Telecommunications giant Verizon on Wednesday officially unveiled a low-latency service linking New York and Chicago. The offering is targeted at global banks, hedge funds, market makers, pre- and post-trade service firms and money managers. 

The new system uses optical technology from network specialist Ciena to send signals round-trip between New York and Chicago in as little as 14.5 milliseconds.  Verizon said the system is designed to be a secure, reliable high-speed path between the two cities, one of the world’s busiest financial trading routes. 

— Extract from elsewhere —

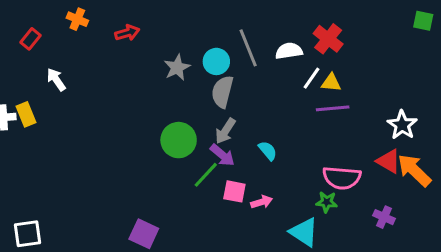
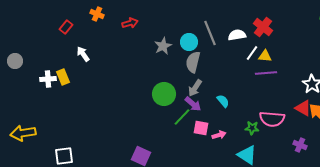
green star: (327, 202) -> (252, 128), moved

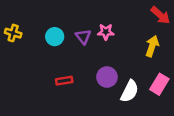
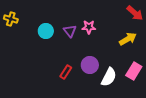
yellow cross: (13, 33) -> (11, 19), moved
yellow arrow: (152, 46) -> (128, 39), turned 42
red rectangle: (64, 81) -> (66, 72), moved, turned -48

Jim Anderson, a product manager with Verizon, said latencies will vary on a connection-by-connection basis. But one benefit for customers is they will have real-time monitoring of the round-trip delay. Then if customers see speeds drifting downward, they can contact Verizon, and it will attempt to fix the problem as soon as possible, he said.

The Chicago Board Options Exchange recently announced that it will move its matching engine to Secaucus, N.J. later this year, eliminating the need for a high-speed New York to Chicago line to connect equities and options. However, there are still plenty of trading strategies that need a low-latency connection between the East Coast and the Second City, according to Steve Woodyatt, chief executive officer of Object Trading. 

“It’s more than just equities-options markets that use that,” Woodyatt said. “There are the people who trade the futures against the options and the cash equities, and there is also a big cash market presence in Chicago, and they will always need to use the spread.” 

But one Chicago-based trader questioned how long optical cables will be able to offer competitive latencies. He said the most latency-sensitive high-frequency traders are using microwave transmission systems rather than relying on physical cables.

Verizon’s Anderson noted that in addition to being prohibitively expensive for many firms, microwave connections can experience interference from weather. He said while many firms are willing to pay top dollar to use microwave transmissions, others will want to use cheaper cable connections either as their primary connection or as a backup when microwave connections go down.

Anderson added that Verizon’s cable is at least 50 feet away from other cables linking New York and Chicago. He said 50 feet is the maximum reach of a backhoe, so if construction takes out one connection, the other will likely remain.

“We fully understand that a number of our customers will probably already have a solution provider that’s providing them with a latency path,” Anderson said. “Prior to Verizon entering this market, for the majority of customers out there, they really didn’t have a good backup solution.”

If a firm loses its primary link, Verizon can provide a low-latency connection so trading can continue without a hiccup, according to Anderson.

“Verizon’s very comfortable being a secondary provider,” he said. “We love being first, but we’re good with being second.”